Julgamento no STF condenou os irmãos a 76 anos pela morte da vereadora Marielle Franco e do motorista Anderson Gomes
As famílias da vereadora Marielle Franco e do motorista Anderson Gomes, assassinados em 2018, se pronunciaram em coletiva de imprensa nesta quarta-feira (25), após o fim do julgamento no Supremo Tribunal Federal (STF), que condenou os responsáveis pelos crime: mandantes, executores e cúmplices.

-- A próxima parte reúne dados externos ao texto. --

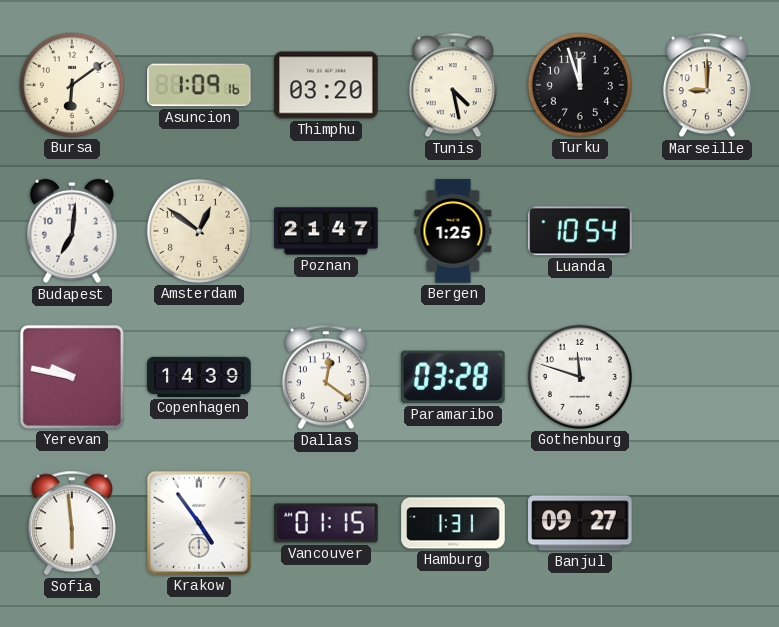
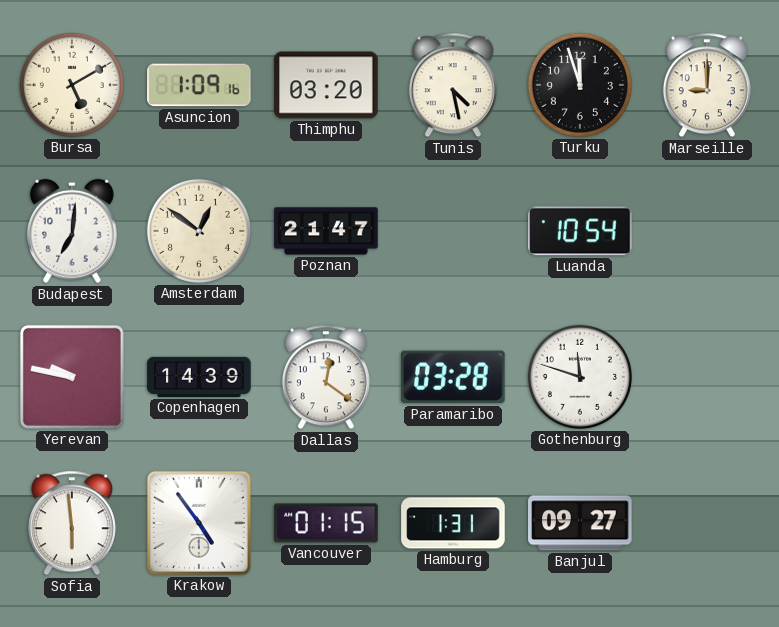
Bursa: 6:09 -> 5:10
Bergen: 1:25 -> none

Em falas emocionadas, familiares e companheiros de luta da dupla destacaram a defesa da democracia e a importância da decisão que, segundo eles, vai contra a “certeza de impunidade” presente em determinadas camadas da sociedade.
Dentre os cinco réus condenados pelo STF estão os irmãos Chiquinho Brazão, ex-deputado federal, e Domingos Brazão, conselheiro do Tribunal de Contas do Rio de Janeiro, ambos apontados pela Polícia Federal como mandantes do crime.
“É um dia muito difícil para todos nós, porque não tem como não relembrar tudo o que aconteceu naquele 14 de março”, iniciou a ministra da Igualdade Racial e irmã de Marielle, Anielle Franco. “Mas eu vou tirar do meu peito uma fala que ecoa dentro de mim há oito anos, e falo isso com muita dignidade: que o dia de hoje seja também um recado para a parcela da sociedade que debochou da morte da minha irmã”, disse. “A violência política de gênero e raça levou a minha irmã há oito anos atrás, e precisa ser aniquilada neste país. Agora, antes de falarem da índole de Marielle, vão ter que lidar com os fatos”, completou a ministra.
Anielle Franco comentou ainda o fato de que a condenação ocorreu numa quarta-feira, mesmo dia da semana em que Marielle foi assassinada. “Para a gente, não é coincidência”, disse. Dentro das religiões de matriz africana, a quarta-feira é atribuída ao orixá Xangô, relacionado à justiça e à sabedoria.
Marinete da Silva, mãe da vereadora, também pontuou a defesa da democracia como pilar da condenação e elogiou o trabalho do STF, definindo a Corte como “guardiã da justiça” no país. Visivelmente emocionada, ela pediu que o legado de Marielle seja preservado e protegido. “Para que o mundo saiba quem foi minha filha”, completou. Ela descreveu o momento como “mais um dever cumprido desta família que há oito anos caminha e luta” e “um alívio, porque a pergunta que ecoava no mundo era ‘quem mandou matar Marielle'”, declarou.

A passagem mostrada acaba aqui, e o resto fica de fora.